McKinney’s life ended in the park across from the Crocker Art Museum, the result of a beating he sustained early in the evening of Wednesday, November 27.

While McKinney’s passing comes as a shock to family, friends and homeless advocates who’d been impressed by his recent streak of sobriety, a study to be released this Friday shows Sacramento’s homeless community endures an alarming rate of deaths throughout the year due to preventable—and often violent—causes.

Sacramento County has been home to 501 homeless deaths, almost a quarter of which were a result of injury or wounds, between June 2002 and June 2013, according to a report by the Sacramento Regional Coalition to End Homelessness and Sacramento Steps Forward.

“It’s sobering to think that, over a 10 year period, we’re talking about almost one person a week, week in and week out,” said Bob Erlenbusch, executive director of SRCEH and author of the study.

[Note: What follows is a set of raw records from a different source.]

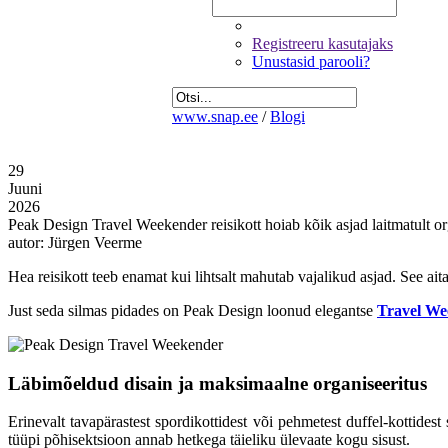
Registreeru kasutajaks
Unustasid parooli?
www.snap.ee
/
Blogi
29
Juuni
2026
Peak Design Travel Weekender reisikott hoiab kõik asjad laitmatult or
autor: Jürgen Veerme
Hea reisikott teeb enamat kui lihtsalt mahutab vajalikud asjad. See a
Just seda silmas pidades on Peak Design loonud elegantse
Travel We
Läbimõeldud disain ja maksimaalne organiseeritus
Erinevalt tavapärastest spordikottidest või pehmetest duffel-kottidest 
tüüpi põhisektsioon annab hetkega täieliku ülevaate kogu sisust.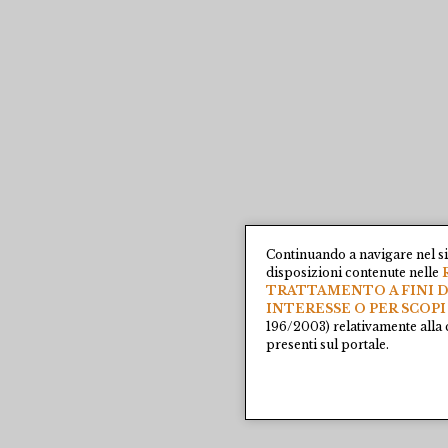
Continuando a navigare nel si
disposizioni contenute nelle
TRATTAMENTO A FINI D
INTERESSE O PER SCOPI
196/2003) relativamente alla 
presenti sul portale.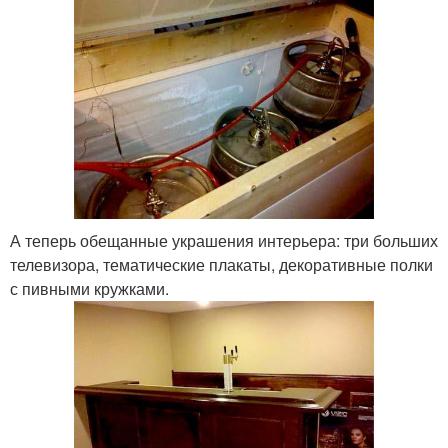
А теперь обещанные украшения интерьера: три больших
телевизора, тематические плакаты, декоративные полки
с пивными кружками.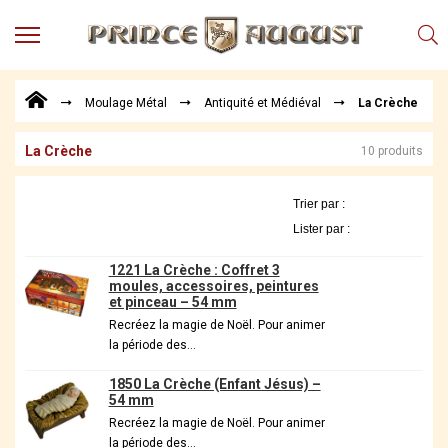
MENU
Produits
Moulage Métal
Antiquité et Médiéval
La Crèche
Points
de
Vente
La Crèche
10 produits
Conseil
Actualités
Téléchargements
1221 La Crèche : Coffret 3
Techniques,
moules, accessoires, peintures
trucs et
et pinceau – 54 mm
astuces
Recréez la magie de Noël. Pour animer
Vidéos
la période des…
1850 La Crèche (Enfant Jésus) –
54 mm
Recréez la magie de Noël. Pour animer
la période des…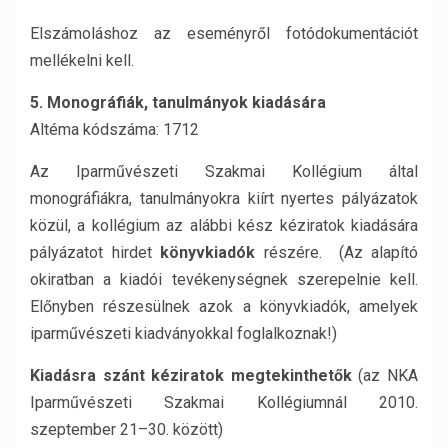
Elszámoláshoz az eseményről fotódokumentációt
mellékelni kell.
5. Monográfiák, tanulmányok kiadására
Altéma kódszáma: 1712
Az Iparművészeti Szakmai Kollégium által
monográfiákra, tanulmányokra kiírt nyertes pályázatok
közül, a kollégium az alábbi kész kéziratok kiadására
pályázatot hirdet
könyvkiadók
részére. (Az alapító
okiratban a kiadói tevékenységnek szerepelnie kell.
Előnyben részesülnek azok a könyvkiadók, amelyek
iparművészeti kiadványokkal foglalkoznak!)
Kiadásra szánt kéziratok megtekinthetők
(az NKA
Iparművészeti Szakmai Kollégiumnál 2010.
szeptember 21–30. között)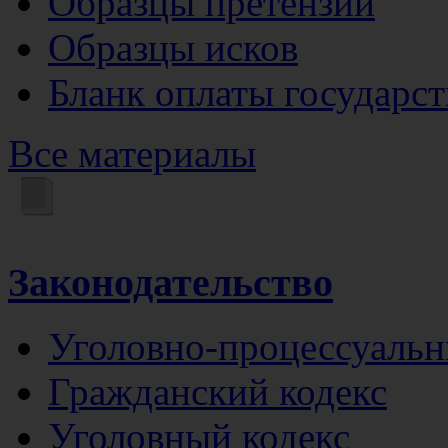
Образцы претензий
Образцы исков
Бланк оплаты государс
Все материалы
Законодательство
Уголовно-процессуальн
Гражданский кодекс
Уголовный кодекс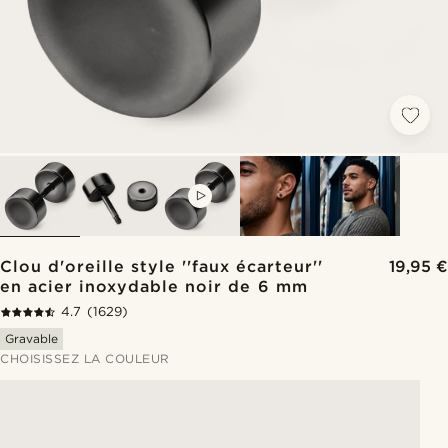
VIDEO
Clou d'oreille style ''faux écarteur''
19,95 €
en acier inoxydable noir de 6 mm
4.7
(1629)
Gravable
CHOISISSEZ LA COULEUR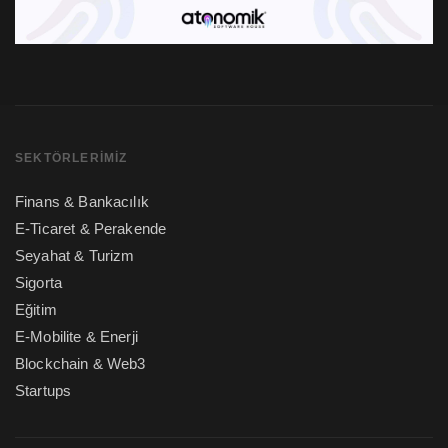
SEKTÖRLERIMIZ
Finans & Bankacılık
E-Ticaret & Perakende
Seyahat & Turizm
Sigorta
Eğitim
E-Mobilite & Enerji
Blockchain & Web3
Startups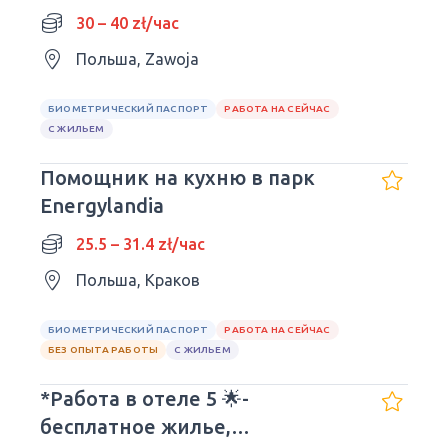
30 – 40 zł/час
Польша, Zawoja
БИОМЕТРИЧЕСКИЙ ПАСПОРТ
РАБОТА НА СЕЙЧАС
С ЖИЛЬЕМ
Помощник на кухню в парк
Energylandia
25.5 – 31.4 zł/час
Польша, Краков
БИОМЕТРИЧЕСКИЙ ПАСПОРТ
РАБОТА НА СЕЙЧАС
БЕЗ ОПЫТА РАБОТЫ
С ЖИЛЬЕМ
*Работа в отеле 5 🌟-
бесплатное жилье,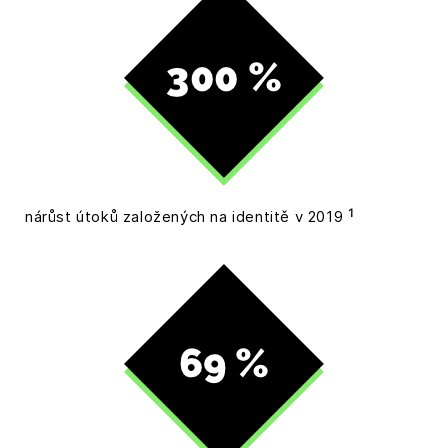
1
nárůst útoků založených na identitě v 2019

Erlenbusch was particularly shocked that 23 percent of the deaths came as a result of injuries or wounds—disproportionately from blunt-force trauma, gunshots, stabbings and hangings. “It’s very indicative of how violent it is for homeless people living in the community,” he said.

Homeless advocates will release the report, titled “Sacramento Homeless Deaths Study 2002-2013,” in tandem with a memorial ceremony taking place at 10:30 a.m. in Friendship Park at Sacramento Loaves & Fishes on Friday, December 20. This will be one of numerous services across the country held in recognition of National Persons’ Homeless Memorial Day, which falls each year on the winter solstice—December 21 this year—which observers refer to as the longest, darkest night of the year.

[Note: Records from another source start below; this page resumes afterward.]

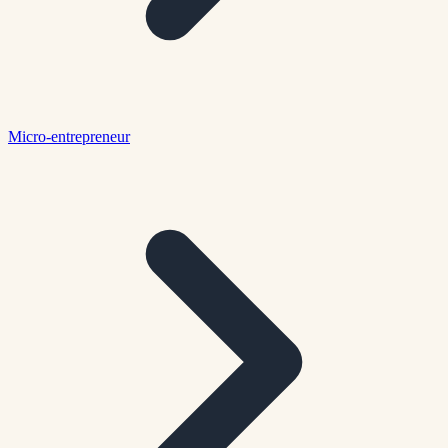
Micro-entrepreneur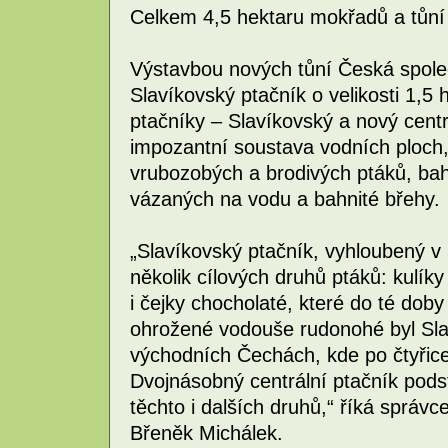
Celkem 4,5 hektaru mokřadů a tůní
Výstavbou nových tůní Česká společn
Slavíkovský ptačník o velikosti 1,5
ptačníky – Slavíkovský a nový centr
impozantní soustava vodních ploch,
vrubozobých a brodivých ptáků, ba
vázaných na vodu a bahnité břehy.
„Slavíkovský ptačník, vyhloubený v 
několik cílových druhů ptáků: kulíky 
i čejky chocholaté, které do té doby 
ohrožené vodouše rudonohé byl Sla
východních Čechách, kde po čtyřicet
Dvojnásobný centrální ptačník pods
těchto i dalších druhů,“ říká správ
Břeněk Michálek.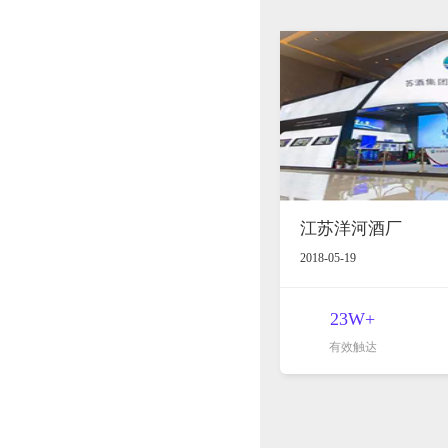
江苏洋河酒厂
2018-05-19
23W+
有效触达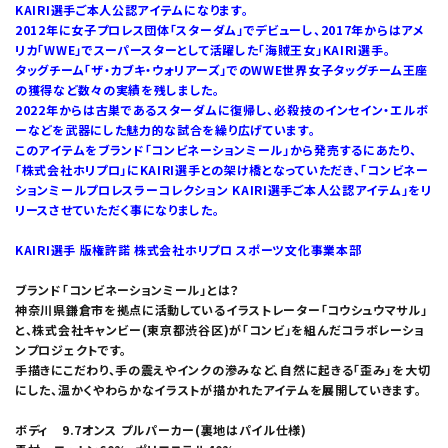
KAIRI選手ご本人公認アイテムになります。
2012年に女子プロレス団体「スターダム」でデビューし、2017年からはアメ
リカ「WWE」でスーパースターとして活躍した「海賊王女」KAIRI選手。
タッグチーム「ザ・カブキ・ウォリアーズ」でのWWE世界女子タッグチーム王座
の獲得など数々の実績を残しました。
2022年からは古巣であるスターダムに復帰し、必殺技のインセイン・エルボ
ーなどを武器にした魅力的な試合を繰り広げています。
このアイテムをブランド「コンビネーションミール」から発売するにあたり、
「株式会社ホリプロ」にKAIRI選手との架け橋となっていただき、「コンビネー
ションミールプロレスラーコレクション KAIRI選手ご本人公認アイテム」をリ
リースさせていただく事になりました。
KAIRI選手 版権許諾 株式会社ホリプロ スポーツ文化事業本部
ブランド「コンビネーションミール」とは？
神奈川県鎌倉市を拠点に活動しているイラストレーター「コウシュウマサル」
と、株式会社キャンビー(東京都渋谷区)が「コンビ」を組んだコラボレーショ
ンプロジェクトです。
手描きにこだわり、手の震えやインクの滲みなど、自然に起きる「歪み」を大切
にした、温かくやわらかなイラストが描かれたアイテムを展開していきます。
ボディ 9.7オンス プルパーカー(裏地はパイル仕様)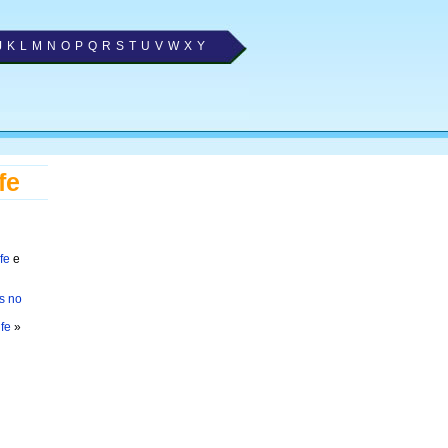
J
K
L
M
N
O
P
Q
R
S
T
U
V
W
X
Y
fe
fe
e
s no
fe
»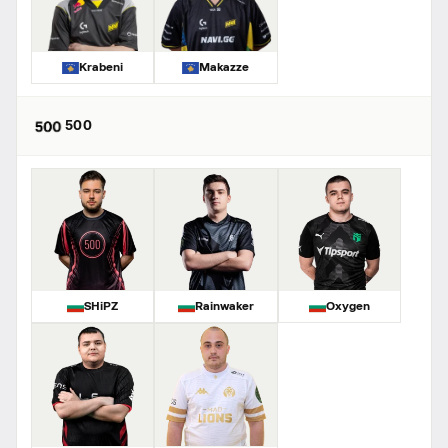
Krabeni
Makazze
500
SHiPZ
Rainwaker
Oxygen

In releasing the study, which uses Sacramento County Coroner’s Office data, Steps Forward and SRCEH aim to raise awareness on the high rate of deaths in the homeless community (some two to three times more than that of housed Sacramentans, according to the report) and stress the preventability of most homeless deaths. Ideally, the groups want to hold a homeless-deaths policy forum with the Sacramento County Board of Supervisors to make strides toward increasing the life expectancy of homeless residents which, at 47 for women and 50 for men, falls about 25 years short of the national rate.

Given these figures, it is perhaps not such a surprise that McKinney’s life ended at 51, just one year after his partner, Michael Wagner, who passed last winter while sleeping next to McKinney.

When a member of the homeless community dies, Loaves & Fishes holds a memorial for the deceased in Friendship Park. Birte Peebles, library director at Loaves and “keeper of the names” of departed guests, remembers Wagner’s death.

“I’m not sure if they’ve ever had that many people at a service,” said Peebles, who still holds in the library archives a flyer from the memorial, which includes a photo of the mustachioed Wagner, head atilt, grinning under a baseball cap.

“Vincent was genuinely devastated when Michael died,” recalled Friendship Park staffer Mark Hawkins, who conducts memorials for the dozens of guests who die each year. Last Tuesday, Hawkins stood near the park’s Memorial Wall, which includes engravings of the names of park guests who died in previous years. Hawkins oversaw Wagner’s memorial in March. On January 10, 2014, he’ll do the same for McKinney.

“It’s a chance for people here to say goodbye,” he said, then turned his thoughts to Valles. “We’re not designed to bury our children.”

Today, the county coroner and Sacramento police continue to investigate McKinney’s death, with Arthur Bird, an acquaintance of McKinney’s, currently facing murder charges.

And while closure is not yet obtainable, the grieving process has long since begun. Early this month, mourners converged in the park across from the Crocker Art Museum where McKinney’s life was taken, piecing together a memorial on a nearby picnic table complete with candles, flowers and notes scrawled in chalk to the departed. It is along one of these green wood panels where, even today, you might see remnants of the white-chalk note Valles left her son.

“It is us you left behind,” she wrote. “Our family who will feel the loss. Now you know how much we all love you.”